We had huge servers, with the database and the application itself running on separate instances. IIRC, we had a 32 core, 64GB instance just for the DB itself which we doubled when we started adding more sites to our configuration and it still wasn’t enough. As for the numbers, our site(s) get heavy traffic everyday, in millions daily, since we are a stock broker.
You’re right about MySQL performing alright for 10-20m rows, but from our perspective those numbers are not that big for a company this size.
> our site(s) get heavy traffic everyday, in millions daily
Yeah, it's hard to run aggregate queries on MySQL once you are talking about hundreds of millions of rows, or billions. Even though, if the server has modern CPU, enough RAM to store the entire DB and NVMe storage, it's still okish with the right indexes and if the queries are optimized.
Thanks for sharing!
Could you describe a bit the load and the server/db specs? I’m using Plaisible right now and I wonder how it would handle with similar specs
We had separate database and app instances, the DB instance had 32 cores and 64GB memory, which we doubled to keep up with our requirements. We have tens of millions of visits daily, and our database was close to ~300GB within the first few months.
For plausible I believe that since it runs on Postgres, scaling should not be a problem as long as you scale the resources with it.
For my platform, I found those optimization tips to work quite well: https://docs.uxwizz.com/installation/optimization-tips/mysql...
In all honesty, these optimizations are quite basic. We already used MariaDB instead of MySQL itself. Other things listed in the post are something that we have standard across all our databases, well, except for deleting the data to speed up the database.
Have you also considered Percona MySQL server? I think they say they have the best performance (but I haven't tested their implementation yet).
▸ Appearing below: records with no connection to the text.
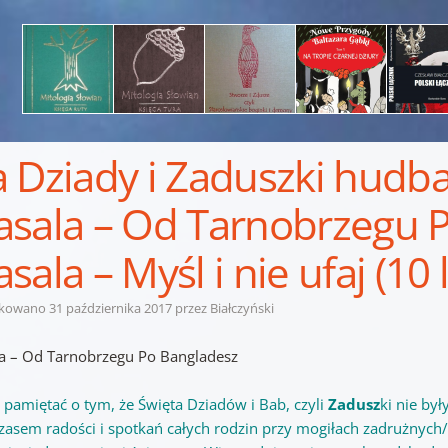
 Dziady i Zaduszki hudb
sala – Od Tarnobrzegu P
sala – Myśl i nie ufaj (10 
ikowano
31 października 2017
przez
Białczyński
a – Od Tarnobrzegu Po Bangladesz
 pamiętać o tym, że Święta Dziadów i Bab, czyli
Zadusz
ki nie by
czasem radości i spotkań całych rodzin przy mogiłach zadrużnyc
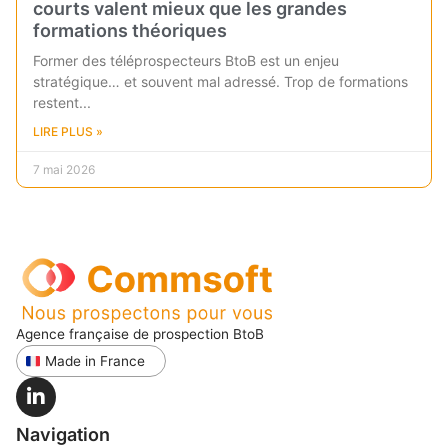
courts valent mieux que les grandes
formations théoriques
Former des téléprospecteurs BtoB est un enjeu
stratégique… et souvent mal adressé. Trop de formations
restent
LIRE PLUS »
7 mai 2026
Agence française de prospection BtoB
Made in France
Navigation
No, unfortunately our company’s and external regulatory compliance policies require us to host all data within the country itself, alongside it being required to be run on an infrastructure that is easily auditable. So as a policy within the company, all our internal services are open source and self hosted.
[dead]
Umami also support MySQL as well and I do t remember having much different between Postgres or MySQl as backend.
Things would hopefully be even better once clickhouse support lands.
I have been using (and self-hosting) Umami for 3 websites for the better of a year. While good for my use-case, which is just having some 'fun' insights of how many visits my pages get and where that traffic is coming from, it's mostly aimed at my profile I reckon. Would never use it for a business purpose. Also the UI is somewhat immature still.
So all in all: total fan, otherwise I wouldn't be using it, but it's fairly limited in what it can do.
I really like the simplicity of the ui. I’m curious what makes it immature vs mature in your opinion?
There are options missing from the admin panel or the dashboards that intuitively seem basic. Some examples: - excluding certain data from your report (such as localhost visits) - setting a default time range - on the 'overview' of all your domains, setting a time range that applies to all and not just one domain individually (this particularly felt really counterintuitive)
There is more I'd come up with if I actually pulled it up, but the overall throughline is that it just feels 'too basic' at this moment. Especially for something that goes beyond tracking visits on your personal blog and/or hobby website.
You can exclude your own visits (like localhost visits) by manually setting a localStorage entry on the browser you don't want to report statistics.
https://umami.is/docs/exclude-my-own-visits
>This setting applies per website, so you will need to do this for each website you want to be excluded from.
Would it not be better to just have a blacklist it could ignore localhost and whatnot?
Thank you excluding localhost is a feature I didn’t know I needed till your comment. Makes total sense.
Have you tried the similar tools as well like matomo?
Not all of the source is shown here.